They say detective work is primarily about sitting in front of a computer, and if so, have I got the desktop for you. Armed with Nut OS 1.1, the Cashew PC offers speedy net surfing and thorough database searching – all without the bloat of a modern Windows machine, or the sluggishness of a genuine late ‘90s PC. It’s the main tool in your arsenal in The Roottrees are Dead, a game about filling in a massive, tangled family tree.
In the wake of a recent tragedy, which has claimed the lives of the current president of the Roottree Candy Company, his wife and their three daughters, you’ve been hired by a mysterious client to chart the Roottree dynasty in incontestable black and white. That means combing through fictional websites, library books and periodicals for the facts required to pin them down on your big, conspiracy-style cork board.
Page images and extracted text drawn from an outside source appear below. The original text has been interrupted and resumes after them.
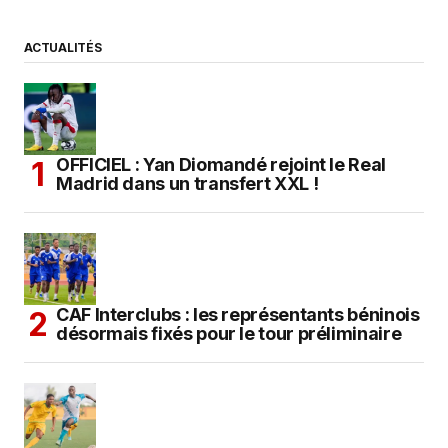
ACTUALITÉS
OFFICIEL : Yan Diomandé rejoint le Real
Madrid dans un transfert XXL !
CAF Interclubs : les représentants béninois
désormais fixés pour le tour préliminaire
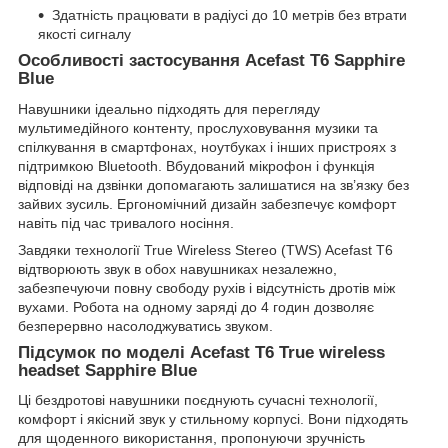
Здатність працювати в радіусі до 10 метрів без втрати
якості сигналу
Особливості застосування Acefast T6 Sapphire
Blue
Навушники ідеально підходять для перегляду
мультимедійного контенту, прослуховування музики та
спілкування в смартфонах, ноутбуках і інших пристроях з
підтримкою Bluetooth. Вбудований мікрофон і функція
відповіді на дзвінки допомагають залишатися на зв’язку без
зайвих зусиль. Ергономічний дизайн забезпечує комфорт
навіть під час тривалого носіння.
Завдяки технології True Wireless Stereo (TWS) Acefast T6
відтворюють звук в обох навушниках незалежно,
забезпечуючи повну свободу рухів і відсутність дротів між
вухами. Робота на одному заряді до 4 годин дозволяє
безперервно насолоджуватись звуком.
Підсумок по моделі Acefast T6 True wireless
headset Sapphire Blue
Ці бездротові навушники поєднують сучасні технології,
комфорт і якісний звук у стильному корпусі. Вони підходять
для щоденного використання, пропонуючи зручність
What is it? A game where you fill in a family tree. Much more exciting than it sounds.
Release date: Jan 15, 2025
Expect to pay: $19.99/£16.75
Developer: Robin Ward
Publisher: Evil Trout
Reviewed on: Intel Core i7-10750H, 16GB RAM, GeForce RTX 2060
Steam Deck: Unknown
Multiplayer? No
Link: Steam
Sure it’s easy enough to uncover the names of the three sisters that died in the crash – they are currently plastered all over the internet – plus their professions and a photo each to «lock them in». But what about their parents? And the parents of their parents’ parents? You have 90 years of this stuff to dig up, so get searching.
Every time you find a clue—if you even noticed it, as they can be cleverly buried—you have a number of avenues to turn to (on your swivel chair). There’s the evidence on your evidence desk (maybe I should get an evidence desk): relevant photos and documents you’ll return to, time and again, to cross-reference new information. But your main port of call is the World Wide Web, the Information Superhighway, which—just as in the real 1998—has exactly three sites of note.